• [Work item] Restate the records word for word. Include no pictures.

• [Exercise inputs]
:::::

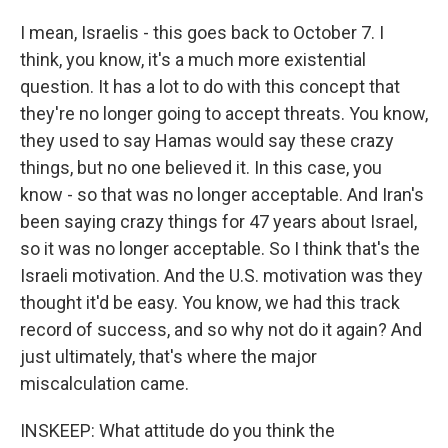
I mean, Israelis - this goes back to October 7. I
think, you know, it's a much more existential
question. It has a lot to do with this concept that
they're no longer going to accept threats. You know,
they used to say Hamas would say these crazy
things, but no one believed it. In this case, you
know - so that was no longer acceptable. And Iran's
been saying crazy things for 47 years about Israel,
so it was no longer acceptable. So I think that's the
Israeli motivation. And the U.S. motivation was they
thought it'd be easy. You know, we had this track
record of success, and so why not do it again? And
just ultimately, that's where the major
miscalculation came.
INSKEEP: What attitude do you think the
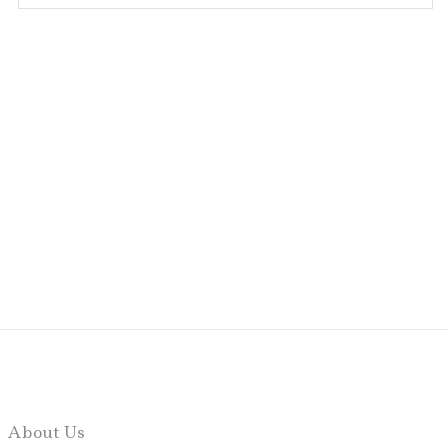
About Us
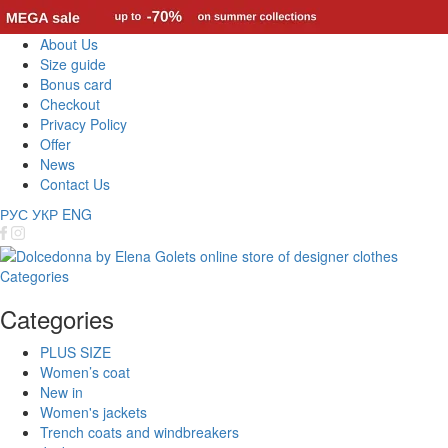
About Us
Size guide
Bonus card
Checkout
Privacy Policy
Offer
News
Contact Us
РУС
УКР
ENG
Categories
Categories
PLUS SIZE
Women’s coat
New in
Women's jackets
Trench coats and windbreakers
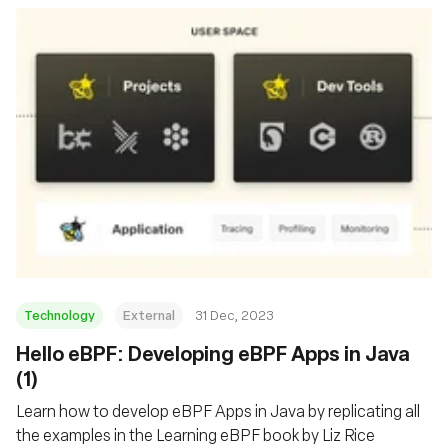
Technology
External
31 Dec, 2023
Hello eBPF: Developing eBPF Apps in Java
(1)
Learn how to develop eBPF Apps in Java by replicating all
the examples in the Learning eBPF book by Liz Rice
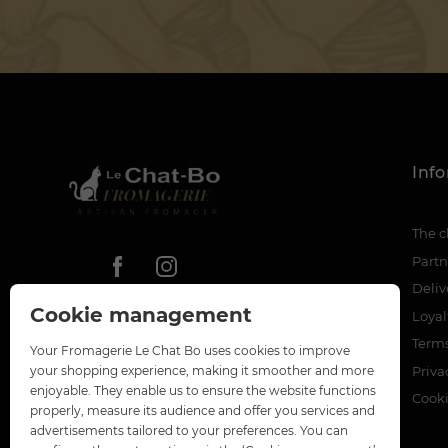
Inf
The c
Partn
Deliv
Cookie management
Loya
Terms
Your Fromagerie Le Chat Bo uses cookies to improve
Priva
your shopping experience, making it smoother and more
enjoyable. They enable us to ensure the website functions
Cook
properly, measure its audience and offer you services and
advertisements tailored to your preferences. You can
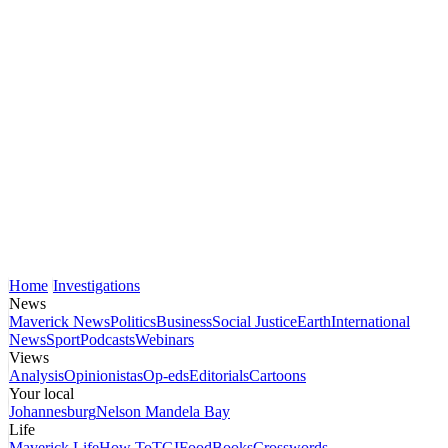
Home
Investigations
News
Maverick News
Politics
Business
Social Justice
Earth
International
News
Sport
Podcasts
Webinars
Views
Analysis
Opinionistas
Op-eds
Editorials
Cartoons
Your local
Johannesburg
Nelson Mandela Bay
Life
Maverick Life
How To
TGIFood
Books
Crosswords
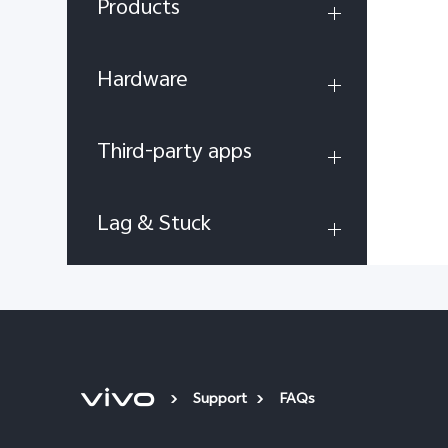
Products
Hardware
Third-party apps
Lag & Stuck
Support
FAQs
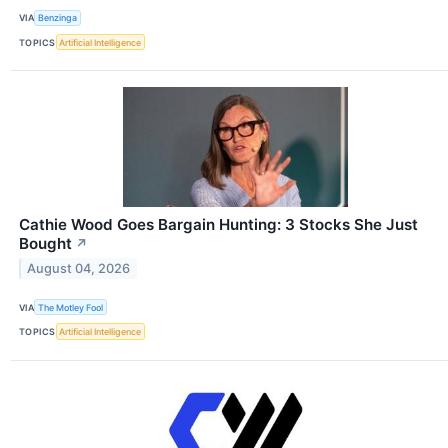
VIA
Benzinga
TOPICS
Artificial Intelligence
Cathie Wood Goes Bargain Hunting: 3 Stocks She Just
Bought
↗
August 04, 2026
VIA
The Motley Fool
TOPICS
Artificial Intelligence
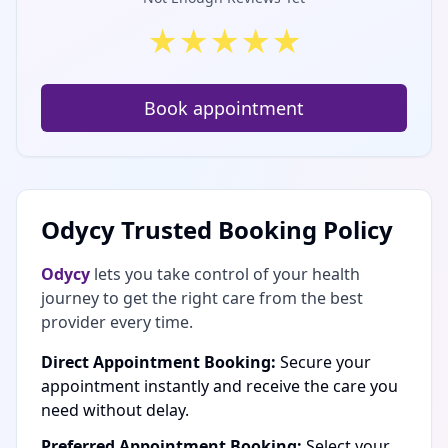
★
★
★
★
★
Book appointment
Odycy Trusted Booking Policy
Odycy
lets you take control of your health
journey to get the right care from the best
provider every time.
Direct Appointment Booking:
Secure your
appointment instantly and receive the care you
need without delay.
Preferred Appointment Booking:
Select your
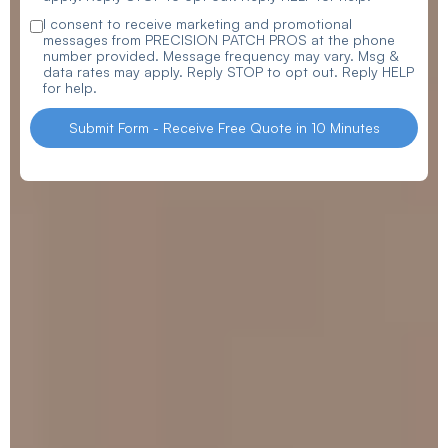
I consent to receive marketing and promotional
messages from PRECISION PATCH PROS at the phone
number provided. Message frequency may vary. Msg &
data rates may apply. Reply STOP to opt out. Reply HELP
for help.
Submit Form - Receive Free Quote in 10 Minutes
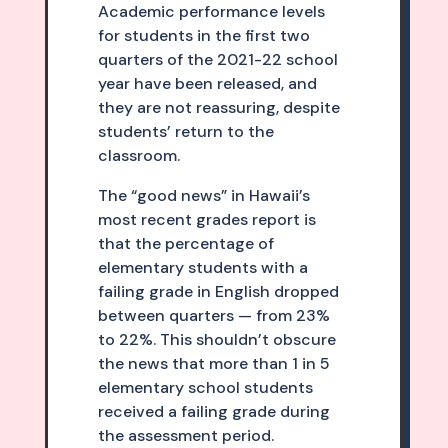
Academic performance levels
for students in the first two
quarters of the 2021-22 school
year have been released, and
they are not reassuring, despite
students’ return to the
classroom.
The “good news” in Hawaii’s
most recent grades report is
that the percentage of
elementary students with a
failing grade in English dropped
between quarters — from 23%
to 22%. This shouldn’t obscure
the news that more than 1 in 5
elementary school students
received a failing grade during
the assessment period.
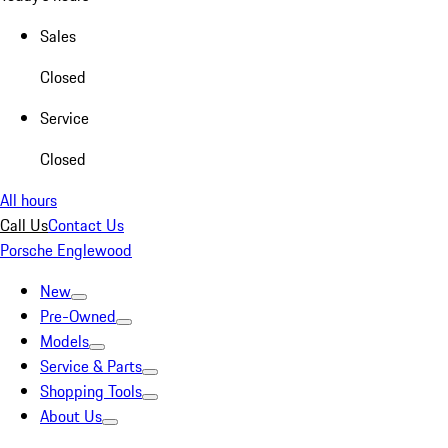
Sales
Closed
Service
Closed
All hours
Call Us
Contact Us
Porsche Englewood
New
Pre-Owned
Models
Service & Parts
Shopping Tools
About Us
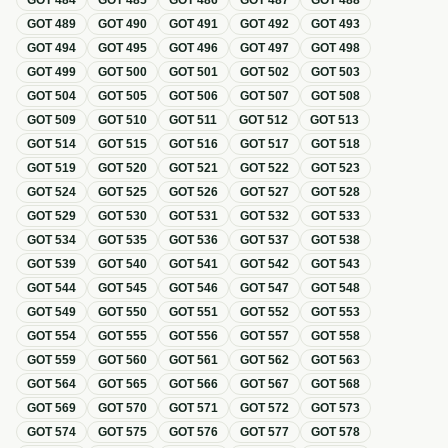
GOT
484
GOT
485
GOT
486
GOT
487
GOT
488
GOT
489
GOT
490
GOT
491
GOT
492
GOT
493
GOT
494
GOT
495
GOT
496
GOT
497
GOT
498
GOT
499
GOT
500
GOT
501
GOT
502
GOT
503
GOT
504
GOT
505
GOT
506
GOT
507
GOT
508
GOT
509
GOT
510
GOT
511
GOT
512
GOT
513
GOT
514
GOT
515
GOT
516
GOT
517
GOT
518
GOT
519
GOT
520
GOT
521
GOT
522
GOT
523
GOT
524
GOT
525
GOT
526
GOT
527
GOT
528
GOT
529
GOT
530
GOT
531
GOT
532
GOT
533
GOT
534
GOT
535
GOT
536
GOT
537
GOT
538
GOT
539
GOT
540
GOT
541
GOT
542
GOT
543
GOT
544
GOT
545
GOT
546
GOT
547
GOT
548
GOT
549
GOT
550
GOT
551
GOT
552
GOT
553
GOT
554
GOT
555
GOT
556
GOT
557
GOT
558
GOT
559
GOT
560
GOT
561
GOT
562
GOT
563
GOT
564
GOT
565
GOT
566
GOT
567
GOT
568
GOT
569
GOT
570
GOT
571
GOT
572
GOT
573
GOT
574
GOT
575
GOT
576
GOT
577
GOT
578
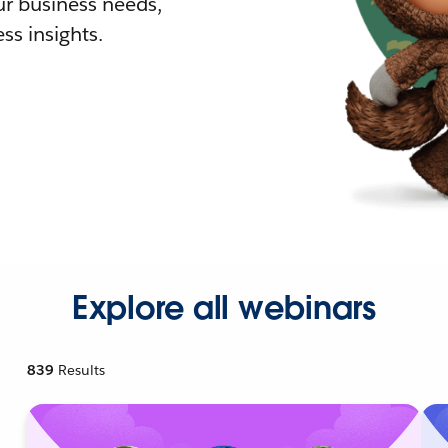
r business needs,
ss insights.
Explore all webinars
839
Results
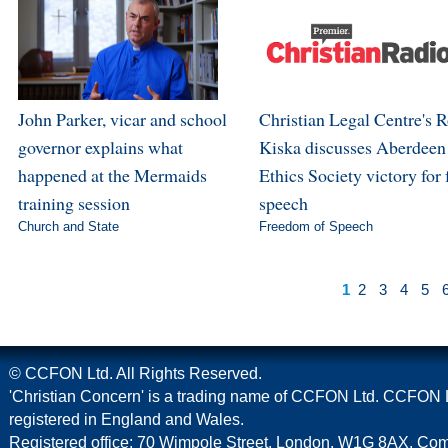
John Parker, vicar and school
Christian Legal Centre's 
governor explains what
Kiska discusses Aberdeen
happened at the Mermaids
Ethics Society victory for 
training session
speech
Church and State
Freedom of Speech
1
2
3
4
5
© CCFON Ltd. All Rights Reserved.
'Christian Concern' is a trading name of CCFON Ltd. CCFON L
registered in England and Wales.
Registered office: 70 Wimpole Street, London, W1G 8AX. C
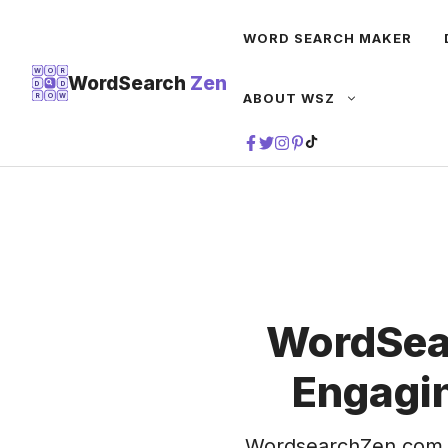
Skip
WORD SEARCH MAKER
to
content
W
O
R
WordSearch
Zen
D
D
ABOUT WSZ
R
O
W
TIKTOK
WordSea
Engagin
WordsearchZen.com 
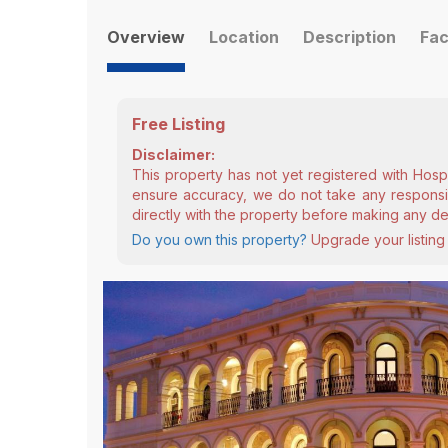
Overview
Location
Description
Fac
Free Listing
Disclaimer:
This property has not yet registered with Hosp
ensure accuracy, we do not take any responsibi
directly with the property before making any de
Do you own this property?
Upgrade your listing 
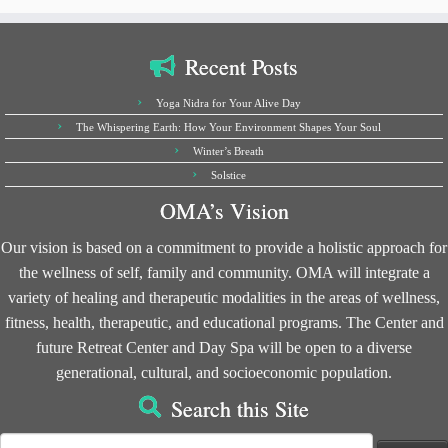
Recent Posts
Yoga Nidra for Your Alive Day
The Whispering Earth: How Your Environment Shapes Your Soul
Winter’s Breath
Solstice
OMA’s Vision
Our vision is based on a commitment to provide a holistic approach for
the wellness of self, family and community. OMA will integrate a
variety of healing and therapeutic modalities in the areas of wellness,
fitness, health, therapeutic, and educational programs. The Center and
future Retreat Center and Day Spa will be open to a diverse
generational, cultural, and socioeconomic population.
Search this Site
Search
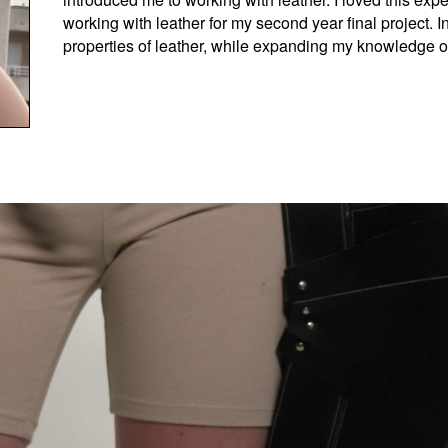
working with leather for my second year final project. In
properties of leather, while expanding my knowledge of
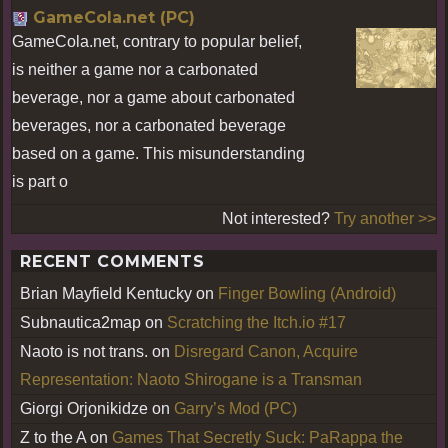
GameCola.net (PC)
GameCola.net, contrary to popular belief,
is neither a game nor a carbonated
beverage, nor a game about carbonated
beverages, nor a carbonated beverage
based on a game. This misunderstanding
is part o
Not interested?
Try another >>
RECENT COMMENTS
Brian Mayfield Kentucky
on
Finger Bowling (Android)
Subnautica2map
on
Scratching the Itch.io #17
Naoto is not trans.
on
Disregard Canon, Acquire
Representation: Naoto Shirogane is a Transman
Giorgi Orjonikidze
on
Garry’s Mod (PC)
Z to the A
on
Games That Secretly Suck: PaRappa the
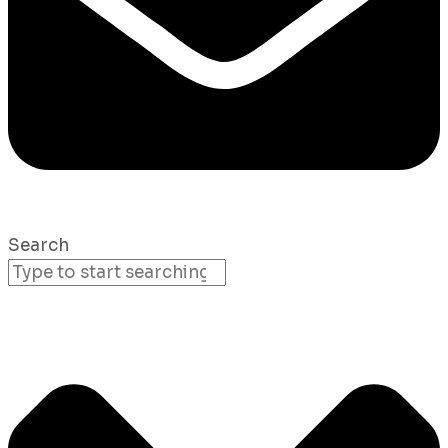
Search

:::::

• [Result for this task]
I mean, Israelis - this goes back to October 7. I
think, you know, it's a much more existential
question. It has a lot to do with this concept that
they're no longer going to accept threats. You know,
they used to say Hamas would say these crazy
things, but no one believed it. In this case, you
know - so that was no longer acceptable. And Iran's
been saying crazy things for 47 years about Israel,
so it was no longer acceptable. So I think that's the
Israeli motivation. And the U.S. motivation was they
thought it'd be easy. You know, we had this track
record of success, and so why not do it again? And
just ultimately, that's where the major
miscalculation came.
INSKEEP: What attitude do you think the
About Us
About Us
Size guide
Bonus card
Checkout
Privacy Policy
Offer
News
Contact Us
РУС
УКР
ENG
Categories
Categories
PLUS SIZE
Women’s coat
New in
Women's jackets
Trench coats and windbreakers
Technology
External
31 Dec, 2023
Hello eBPF: Developing eBPF Apps in Java
(1)
Learn how to develop eBPF Apps in Java by replicating all
the examples in the Learning eBPF book by Liz Rice
Inf
The c
Partn
Deliv
Cookie management
Loya
Terms
Your Fromagerie Le Chat Bo uses cookies to improve
Priva
your shopping experience, making it smoother and more
enjoyable. They enable us to ensure the website functions
Cook
properly, measure its audience and offer you services and
advertisements tailored to your preferences. You can
Home
Investigations
News
Maverick News
Politics
Business
Social Justice
Earth
International
News
Sport
Podcasts
Webinars
Views
Analysis
Opinionistas
Op-eds
Editorials
Cartoons
Your local
Johannesburg
Nelson Mandela Bay
Life
Maverick Life
How To
TGIFood
Books
Crosswords
Products
Hardware
Third-party apps
Lag & Stuck
Support
FAQs
VIA
Benzinga
TOPICS
Artificial Intelligence
Cathie Wood Goes Bargain Hunting: 3 Stocks She Just
Bought
↗
August 04, 2026
VIA
The Motley Fool
TOPICS
Artificial Intelligence
★
★
★
★
★
Book appointment
Odycy Trusted Booking Policy
Odycy
lets you take control of your health
journey to get the right care from the best
provider every time.
Direct Appointment Booking:
Secure your
appointment instantly and receive the care you
need without delay.
Preferred Appointment Booking:
Select your
I consent to receive marketing and promotional
messages from PRECISION PATCH PROS at the phone
number provided. Message frequency may vary. Msg &
data rates may apply. Reply STOP to opt out. Reply HELP
for help.
Submit Form - Receive Free Quote in 10 Minutes
Academic performance levels
for students in the first two
quarters of the 2021-22 school
year have been released, and
they are not reassuring, despite
students’ return to the
classroom.
The “good news” in Hawaii’s
most recent grades report is
that the percentage of
elementary students with a
failing grade in English dropped
between quarters — from 23%
to 22%. This shouldn’t obscure
the news that more than 1 in 5
elementary school students
received a failing grade during
the assessment period.
Sales
Closed
Service
Closed
All hours
Call Us
Contact Us
Porsche Englewood
New
Pre-Owned
Models
Service & Parts
Shopping Tools
About Us
GOT
484
GOT
485
GOT
486
GOT
487
GOT
488
GOT
489
GOT
490
GOT
491
GOT
492
GOT
493
GOT
494
GOT
495
GOT
496
GOT
497
GOT
498
GOT
499
GOT
500
GOT
501
GOT
502
GOT
503
GOT
504
GOT
505
GOT
506
GOT
507
GOT
508
GOT
509
GOT
510
GOT
511
GOT
512
GOT
513
GOT
514
GOT
515
GOT
516
GOT
517
GOT
518
GOT
519
GOT
520
GOT
521
GOT
522
GOT
523
GOT
524
GOT
525
GOT
526
GOT
527
GOT
528
GOT
529
GOT
530
GOT
531
GOT
532
GOT
533
GOT
534
GOT
535
GOT
536
GOT
537
GOT
538
GOT
539
GOT
540
GOT
541
GOT
542
GOT
543
GOT
544
GOT
545
GOT
546
GOT
547
GOT
548
GOT
549
GOT
550
GOT
551
GOT
552
GOT
553
GOT
554
GOT
555
GOT
556
GOT
557
GOT
558
GOT
559
GOT
560
GOT
561
GOT
562
GOT
563
GOT
564
GOT
565
GOT
566
GOT
567
GOT
568
GOT
569
GOT
570
GOT
571
GOT
572
GOT
573
GOT
574
GOT
575
GOT
576
GOT
577
GOT
578
r business needs,
ss insights.
Explore all webinars
839
Results
John Parker, vicar and school
Christian Legal Centre's 
governor explains what
Kiska discusses Aberdeen
happened at the Mermaids
Ethics Society victory for 
training session
speech
Church and State
Freedom of Speech
1
2
3
4
5
© CCFON Ltd. All Rights Reserved.
'Christian Concern' is a trading name of CCFON Ltd. CCFON L
registered in England and Wales.
Registered office: 70 Wimpole Street, London, W1G 8AX. C
Skip
WORD SEARCH MAKER
to
content
W
O
R
WordSearch
Zen
D
D
ABOUT WSZ
R
O
W
TIKTOK
WordSea
Engagin
WordsearchZen.com 
Overview
Location
Description
Fac
Free Listing
Disclaimer:
This property has not yet registered with Hosp
ensure accuracy, we do not take any responsibi
directly with the property before making any de
Do you own this property?
Upgrade your listing 
Recent Posts
Yoga Nidra for Your Alive Day
The Whispering Earth: How Your Environment Shapes Your Soul
Winter’s Breath
Solstice
OMA’s Vision
Our vision is based on a commitment to provide a holistic approach for
the wellness of self, family and community. OMA will integrate a
variety of healing and therapeutic modalities in the areas of wellness,
fitness, health, therapeutic, and educational programs. The Center and
future Retreat Center and Day Spa will be open to a diverse
generational, cultural, and socioeconomic population.
Search this Site
Search
working with leather for my second year final project. In
properties of leather, while expanding my knowledge of
GameCola.net (PC)
GameCola.net, contrary to popular belief,
is neither a game nor a carbonated
beverage, nor a game about carbonated
beverages, nor a carbonated beverage
based on a game. This misunderstanding
is part o
Not interested?
Try another >>
RECENT COMMENTS
Brian Mayfield Kentucky
on
Finger Bowling (Android)
Subnautica2map
on
Scratching the Itch.io #17
Naoto is not trans.
on
Disregard Canon, Acquire
Representation: Naoto Shirogane is a Transman
Giorgi Orjonikidze
on
Garry’s Mod (PC)
Z to the A
on
Games That Secretly Suck: PaRappa the
Search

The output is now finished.